* [What the task asks]
I would like every record reproduced exactly, with the pictures left out.

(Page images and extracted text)
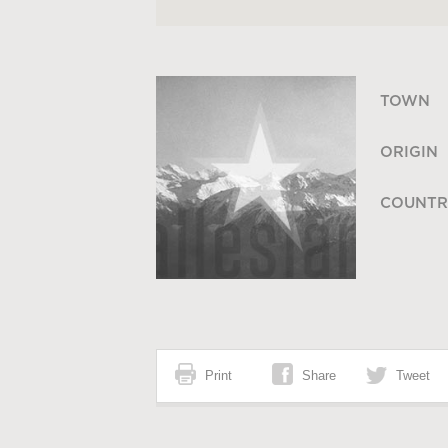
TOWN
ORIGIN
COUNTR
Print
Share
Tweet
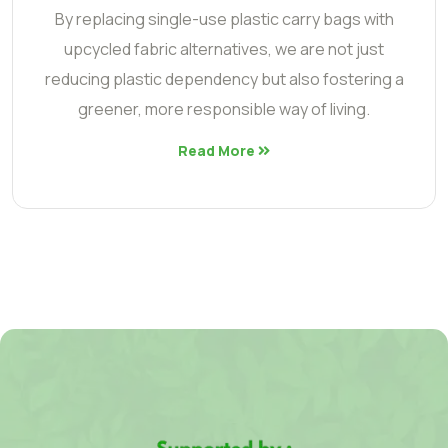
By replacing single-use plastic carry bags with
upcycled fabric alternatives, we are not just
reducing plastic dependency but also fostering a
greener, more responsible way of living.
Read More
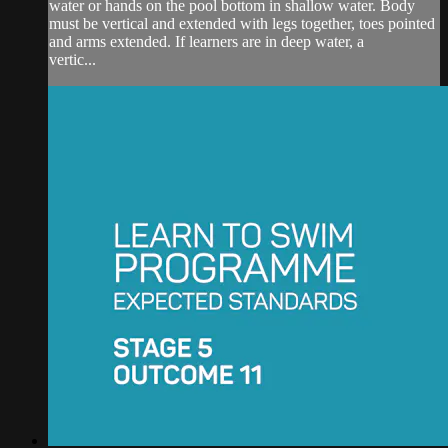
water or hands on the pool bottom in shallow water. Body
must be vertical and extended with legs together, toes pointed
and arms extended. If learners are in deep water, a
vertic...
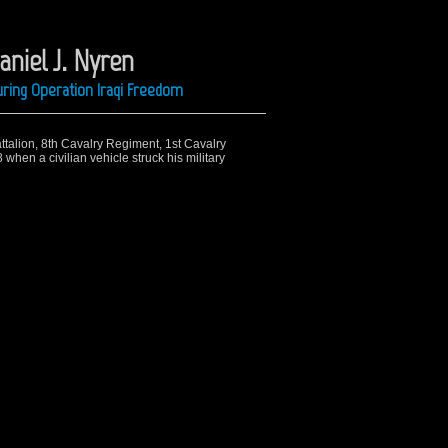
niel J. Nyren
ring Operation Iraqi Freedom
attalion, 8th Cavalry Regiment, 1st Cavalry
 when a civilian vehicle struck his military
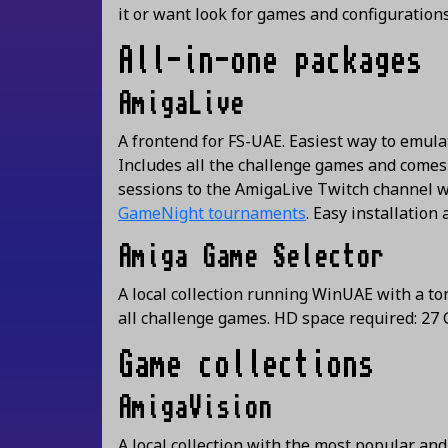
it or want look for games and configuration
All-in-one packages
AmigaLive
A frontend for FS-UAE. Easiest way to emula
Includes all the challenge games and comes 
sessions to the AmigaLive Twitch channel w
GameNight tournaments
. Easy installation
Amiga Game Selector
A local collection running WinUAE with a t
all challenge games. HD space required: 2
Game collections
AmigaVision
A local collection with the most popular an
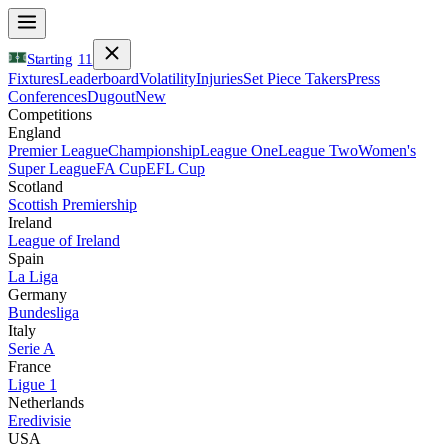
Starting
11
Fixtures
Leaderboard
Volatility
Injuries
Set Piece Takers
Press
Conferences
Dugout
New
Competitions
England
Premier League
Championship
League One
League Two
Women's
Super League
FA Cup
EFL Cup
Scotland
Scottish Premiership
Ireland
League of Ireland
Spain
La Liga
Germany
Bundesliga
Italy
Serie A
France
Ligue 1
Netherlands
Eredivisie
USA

* [The answer]
TOWN
ORIGIN
COUNTR
Print
Share
Tweet
By replacing single-use plastic carry bags with
upcycled fabric alternatives, we are not just
reducing plastic dependency but also fostering a
greener, more responsible way of living.
Read More
water or hands on the pool bottom in shallow water. Body
must be vertical and extended with legs together, toes pointed
and arms extended. If learners are in deep water, a
vertic...
niel J. Nyren
ring Operation Iraqi Freedom
attalion, 8th Cavalry Regiment, 1st Cavalry
 when a civilian vehicle struck his military
it or want look for games and configuration
All-in-one packages
AmigaLive
A frontend for FS-UAE. Easiest way to emula
Includes all the challenge games and comes 
sessions to the AmigaLive Twitch channel w
GameNight tournaments
. Easy installation
Amiga Game Selector
A local collection running WinUAE with a t
all challenge games. HD space required: 2
Game collections
AmigaVision
A local collection with the most popular an
Starting
11
Fixtures
Leaderboard
Volatility
Injuries
Set Piece Takers
Press
Conferences
Dugout
New
Competitions
England
Premier League
Championship
League One
League Two
Women's
Super League
FA Cup
EFL Cup
Scotland
Scottish Premiership
Ireland
League of Ireland
Spain
La Liga
Germany
Bundesliga
Italy
Serie A
France
Ligue 1
Netherlands
Eredivisie
USA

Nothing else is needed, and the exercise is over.